Although we have shown that using caCORRECT improves the accuracy of derived gene expression data and the assessment of fold-change between pairs of arrays, this improvement in gene expression data quality has yielded only modest improvement in the reliability of biomarkers identified from a cohort of RCC samples. Specifically, we have shown using ROC area under the curve analysis that caCORRECT can improve the reliability of biomarkers identified from data affected by severe chip artifacts, without degrading performance on clean data. For the task of identifying differentially expressed genes from a cohort, much redundancy exists in the data themselves, and the impact of a single bad quality chip on the overall experiment is understandably small. The largest impact of caCORRECT is expected in applications which are relatively data-poor, or where the information on a single array is precious. The affycomp benchmark is such a "data-poor" application where differential expression is assessed based on head-to-head comparisons. The evidence that caCORRECT improves fold change assessment in the affycomp data thus supports the hypothesis that caCORRECT may be more noticeable in data-poor situations. An application of this is a clinical scenario in which a cohort of arrays is used to train a predictive model, but a single microarray is used to determine diagnosis or treatment decisions for a single patient. While throwing out a poor quality array may be suitable practice during model training, it is not an option during testing. A method such as caCORRECT could prove to be the difference between a correct and an incorrect clinical decision.
We have demonstrated two fundamental reasons why caCORRECT represents a theoretical improvement over previous methods, as well as empirical evidence showing improved performance in gene expression accuracy and subsequent biomarker selection in the presence of severe artifacts and in the affycomp data. We expect that caCORRECT will be helpful for new experimentation as well as for revisiting the conclusions of archived microarray data that may suffer from artifacts.
For all "caCORRECT" in this manuscript, version 2.1 of caCORRECT was used, as provided at http://cacorrect.bme.gatech.edu. The canonical bioconductor R-implementations of Harshlighting, RMA, MAS5.0, PLIER, and affycomp were also used. What follows in this section is a brief review of the previously published caCORRECT procedures which are pertinent to this study, as well as a description of the improvements which have been made since previous publication . Much of the following text has been reproduced with modification from RAM's doctoral dissertation .
The cornerstone of caCORRECT's outlier detection is the concept of variance scoring, which is a description of each probe's tendency to be an outlier.

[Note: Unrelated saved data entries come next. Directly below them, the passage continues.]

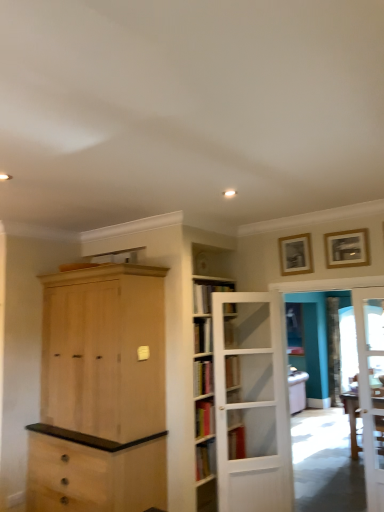 The image size is (384, 512). What do you see at coordinates (294, 329) in the screenshot?
I see `clear glass door at center` at bounding box center [294, 329].

The height and width of the screenshot is (512, 384). I want to click on white glass door at right, which is the 2th door from left to right, so click(x=371, y=387).

What do you see at coordinates (371, 387) in the screenshot? I see `white glass door at right, which is the 2th door from left to right` at bounding box center [371, 387].

The width and height of the screenshot is (384, 512). What do you see at coordinates (347, 248) in the screenshot? I see `wooden picture frame at upper right, the second picture frame positioned from the left` at bounding box center [347, 248].

This screenshot has width=384, height=512. What are the coordinates of `gold wooden picture frame at upper right, arranged as the second picture frame when viewed from the front` in the screenshot? It's located at (295, 254).

This screenshot has width=384, height=512. I want to click on hardcover book at center, so click(206, 296).

Identify the location of white wooden door at center, the first door when ordered from left to right. The width and height of the screenshot is (384, 512). (251, 403).

Is wooden picture frame at upper right, which is the 1th picture frame in front-to-back order, in front of or behind white glass door at right, which is the 2th door from left to right, in the image?

Visually, wooden picture frame at upper right, which is the 1th picture frame in front-to-back order, is located behind white glass door at right, which is the 2th door from left to right.

Is wooden picture frame at upper right, which is counted as the 1th picture frame, starting from the right, in contact with white glass door at right, positioned as the first door in right-to-left order?

No, wooden picture frame at upper right, which is counted as the 1th picture frame, starting from the right, is not making contact with white glass door at right, positioned as the first door in right-to-left order.

Measure the distance between wooden picture frame at upper right, which is counted as the 1th picture frame, starting from the right, and white glass door at right, positioned as the first door in right-to-left order.

wooden picture frame at upper right, which is counted as the 1th picture frame, starting from the right, and white glass door at right, positioned as the first door in right-to-left order, are 24.76 inches apart.

I want to click on the 1st picture frame directly above the white glass door at right, positioned as the first door in right-to-left order (from a real-world perspective), so click(347, 248).

Is wooden table at right a part of wooden picture frame at upper right, which is counted as the 1th picture frame, starting from the right?

No, wooden table at right is not inside wooden picture frame at upper right, which is counted as the 1th picture frame, starting from the right.

Does wooden picture frame at upper right, which is the 1th picture frame in front-to-back order, turn towards wooden table at right?

No, wooden picture frame at upper right, which is the 1th picture frame in front-to-back order, is not turned towards wooden table at right.

Which is in front, point (334, 234) or point (352, 404)?

Positioned in front is point (334, 234).

From the image's perspective, is wooden picture frame at upper right, which is counted as the 1th picture frame, starting from the right, located above or below wooden table at right?

wooden picture frame at upper right, which is counted as the 1th picture frame, starting from the right, is above wooden table at right.

How many degrees apart are the facing directions of clear glass door at center and natural wood cabinet at center?

The angle between the facing direction of clear glass door at center and the facing direction of natural wood cabinet at center is 0.136 degrees.

From their relative heights in the image, would you say clear glass door at center is taller or shorter than natural wood cabinet at center?

In the image, clear glass door at center appears to be shorter than natural wood cabinet at center.

From the image's perspective, which object appears higher, clear glass door at center or natural wood cabinet at center?

natural wood cabinet at center, from the image's perspective.

Is clear glass door at center inside the boundaries of natural wood cabinet at center, or outside?

clear glass door at center is located beyond the bounds of natural wood cabinet at center.

Is the surface of gold wooden picture frame at upper right, arranged as the second picture frame when viewed from the front, in direct contact with white wooden door at center, the first door when ordered from left to right?

No, gold wooden picture frame at upper right, arranged as the second picture frame when viewed from the front, is not beside white wooden door at center, the first door when ordered from left to right.

Measure the distance between gold wooden picture frame at upper right, the 1th picture frame positioned from the left, and white wooden door at center, which ranks as the second door in right-to-left order.

gold wooden picture frame at upper right, the 1th picture frame positioned from the left, and white wooden door at center, which ranks as the second door in right-to-left order, are 1.01 meters apart from each other.

Can white wooden door at center, the first door when ordered from left to right, be found inside gold wooden picture frame at upper right, the second picture frame viewed from the right?

That's incorrect, white wooden door at center, the first door when ordered from left to right, is not inside gold wooden picture frame at upper right, the second picture frame viewed from the right.

Which is correct: white glass door at right, positioned as the first door in right-to-left order, is inside gold wooden picture frame at upper right, the 1th picture frame positioned from the left, or outside of it?

white glass door at right, positioned as the first door in right-to-left order, exists outside the volume of gold wooden picture frame at upper right, the 1th picture frame positioned from the left.

Between white glass door at right, positioned as the first door in right-to-left order, and gold wooden picture frame at upper right, which is counted as the 1th picture frame, starting from the back, which one has more height?

white glass door at right, positioned as the first door in right-to-left order.

From a real-world perspective, is white glass door at right, which is the 2th door from left to right, above or below gold wooden picture frame at upper right, arranged as the second picture frame when viewed from the front?

From a real-world perspective, white glass door at right, which is the 2th door from left to right, is physically below gold wooden picture frame at upper right, arranged as the second picture frame when viewed from the front.

Considering the relative sizes of white glass door at right, which is the 2th door from left to right, and gold wooden picture frame at upper right, the second picture frame viewed from the right, in the image provided, is white glass door at right, which is the 2th door from left to right, bigger than gold wooden picture frame at upper right, the second picture frame viewed from the right,?

Indeed, white glass door at right, which is the 2th door from left to right, has a larger size compared to gold wooden picture frame at upper right, the second picture frame viewed from the right.

Considering the relative sizes of wooden table at right and hardcover book at center in the image provided, is wooden table at right bigger than hardcover book at center?

Indeed, wooden table at right has a larger size compared to hardcover book at center.

Locate an element on the screen. The height and width of the screenshot is (512, 384). book located above the wooden table at right (from the image's perspective) is located at coordinates (206, 296).

Considering the relative positions of wooden table at right and hardcover book at center in the image provided, is wooden table at right to the left of hardcover book at center from the viewer's perspective?

No, wooden table at right is not to the left of hardcover book at center.

Find the location of a particular element. cabinetry that is on the left side of white wooden door at center, which ranks as the second door in right-to-left order is located at coordinates (104, 351).

Does point (135, 322) lie in front of point (273, 488)?

Yes, it is in front of point (273, 488).

Is natural wood cabinet at center not near white wooden door at center, which ranks as the second door in right-to-left order?

No.

Image resolution: width=384 pixels, height=512 pixels. I want to click on door lying on the right of wooden picture frame at upper right, which is the 2th picture frame from back to front, so click(x=371, y=387).

Starting from the wooden table at right, which picture frame is the 1st one to the left? Please provide its 2D coordinates.

[(347, 248)]

Looking at the image, which one is located closer to gold wooden picture frame at upper right, the second picture frame viewed from the right, wooden table at right or white glass door at right, which is the 2th door from left to right?

Based on the image, white glass door at right, which is the 2th door from left to right, appears to be nearer to gold wooden picture frame at upper right, the second picture frame viewed from the right.

Looking at the image, which one is located further to natural wood cabinet at center, wooden picture frame at upper right, which is counted as the 1th picture frame, starting from the right, or gold wooden picture frame at upper right, arranged as the second picture frame when viewed from the front?

wooden picture frame at upper right, which is counted as the 1th picture frame, starting from the right.

From the picture: Looking at the image, which one is located further to white glass door at right, positioned as the first door in right-to-left order, clear glass door at center or wooden picture frame at upper right, which is counted as the 1th picture frame, starting from the right?

Among the two, clear glass door at center is located further to white glass door at right, positioned as the first door in right-to-left order.

Based on their spatial positions, is gold wooden picture frame at upper right, the 1th picture frame positioned from the left, or wooden table at right further from clear glass door at center?

Among the two, gold wooden picture frame at upper right, the 1th picture frame positioned from the left, is located further to clear glass door at center.

Considering their positions, is wooden picture frame at upper right, which is counted as the 1th picture frame, starting from the right, positioned closer to gold wooden picture frame at upper right, the 1th picture frame positioned from the left, than white glass door at right, positioned as the first door in right-to-left order?

Among the two, wooden picture frame at upper right, which is counted as the 1th picture frame, starting from the right, is located nearer to gold wooden picture frame at upper right, the 1th picture frame positioned from the left.

From the image, which object appears to be farther from natural wood cabinet at center, hardcover book at center or wooden picture frame at upper right, which is counted as the 1th picture frame, starting from the right?

wooden picture frame at upper right, which is counted as the 1th picture frame, starting from the right, lies further to natural wood cabinet at center than the other object.

When comparing their distances from white glass door at right, which is the 2th door from left to right, does gold wooden picture frame at upper right, which is counted as the 1th picture frame, starting from the back, or natural wood cabinet at center seem further?

Among the two, natural wood cabinet at center is located further to white glass door at right, which is the 2th door from left to right.

When comparing their distances from white glass door at right, which is the 2th door from left to right, does wooden table at right or natural wood cabinet at center seem closer?

wooden table at right.

Locate an element on the screen. book between gold wooden picture frame at upper right, the second picture frame viewed from the right, and white wooden door at center, which ranks as the second door in right-to-left order, in the up-down direction is located at coordinates (206, 296).

Find the location of a particular element. book located between natural wood cabinet at center and clear glass door at center in the depth direction is located at coordinates (206, 296).

Where is `book located between natural wood cabinet at center and white wooden door at center, which ranks as the second door in right-to-left order, in the left-right direction`? The height and width of the screenshot is (512, 384). book located between natural wood cabinet at center and white wooden door at center, which ranks as the second door in right-to-left order, in the left-right direction is located at coordinates (206, 296).

Where is `door between gold wooden picture frame at upper right, arranged as the second picture frame when viewed from the front, and white wooden door at center, the first door when ordered from left to right, in the up-down direction`? door between gold wooden picture frame at upper right, arranged as the second picture frame when viewed from the front, and white wooden door at center, the first door when ordered from left to right, in the up-down direction is located at coordinates (371, 387).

Calculation of this score, h, is similar to conducting a t-test for whether or not the observed probe intensity for a given chip belongs to the observed distribution of probe intensities for all other chips in the dataset. A key feature of caCORRECT is that this distribution is estimated and updated multiple times during the course of a single caCORRECT session. Because of this dynamic updating, it is possible to identify subtle artifacts or pardon false artifacts that may have been misdiagnosed initially. Please refer to File01_supplement.pdf, "Supplemental Methods", for a more detailed description of how the variance score is calculated.
Once the variance statistic, h, has been calculated for each probe on each chip, false-color heat maps of h, showing probes in their original spatial layout, are generated to display regions of high noise. For a good quality microarray chip, h will represent biological variation in RNA expression for the sample. In this case, h will be distributed independently and nearly-uniform in magnitude throughout the chip. More commonly, however, protocols do not achieve uniform hybridization due to uneven drying, formation of salt streaks, scratching of the microarray surface due to contact with skin or dust, miscalculated hybridization times, or failure to control environmental variables such as ozone . All of these most common mistakes result in localized regions of large h (artifacts) on the heat map.
caCORRECT uses a simple sliding window method to flag probes that meet two conditions: (1) they exist in regions of other high h-scoring probes, and (2) they have high h scores themselves. These two conditions ensure that most of the obvious artifacts are caught, but that most of the naturally occurring biological variance goes unnoticed. Because the intended platform for caCORRECT is a web-based grid service, artifact identification has been streamlined for speed and memory efficiency. More computationally intense methods such as active contours, PDE-based methods, or shape matching have been excluded in favor of a quick marching window algorithm that seems to work well for a wide range of data. To remove any global chip effects that arise from sample preparation or amplification, normalization is performed as described in the following section.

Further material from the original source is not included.